O quinteto de Leiria caminha a passos largos para se tornar num dos projetos portugueses mais mediáticos a nível internacional, o que explica o porquê da sua inclusão no NOS Primavera Sound, visto que estamos perante um festival que contou com cerca de sessenta nacionalidades diferentes ao longo dos seus três dias de duração. Com Drifter, segundo disco de originais do First Breath After Coma, ainda na fresca, a banda aproveitou para mostrar alguns dos temas mais emblemáticos do seu recente trabalho e que lhes está a dar algum burburinho para além fronteiras; “Salty Eyes”, “Gold Morning Days” e “Tierra del Fuego: Nisshin Maru”, que relata o confronto entre as baleias e os navios de caça das mesmas, retratado na obra O Mundo no Fim do Mundo, por Luis Sepúlveda, com este tema a servir um pouco como a ‘banda-sonora’ imaginada pela banda para tal acontecimento.

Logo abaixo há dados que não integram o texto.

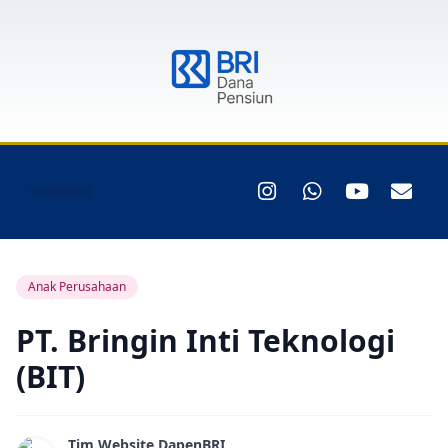
Anak Perusahaan
PT. Bringin Inti Teknologi
(BIT)
Tim Website DapenBRI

Mesmo que as atenções tenham estado mais viradas para Drifter, houve tempo para ir buscar material ao disco de estreia, The Misadventures of Anthony Knive, com “Shoes For a Man With No Feet” ou a já clássica “Escape”, que arrancou uma boa quantidade de palmas do público que quiseram ‘auxiliar’ os rapazes a marcar o tempo da canção; em jeito de surpresa inesperada, David Santos, o ‘nosso’ Noiserv, o multi-instrumentista juntou-se aos seus colegas de profissão para “Umbrae”, tema de Drifter em que participa nas vozes, sendo um dos momentos mais aplaudidos da noite.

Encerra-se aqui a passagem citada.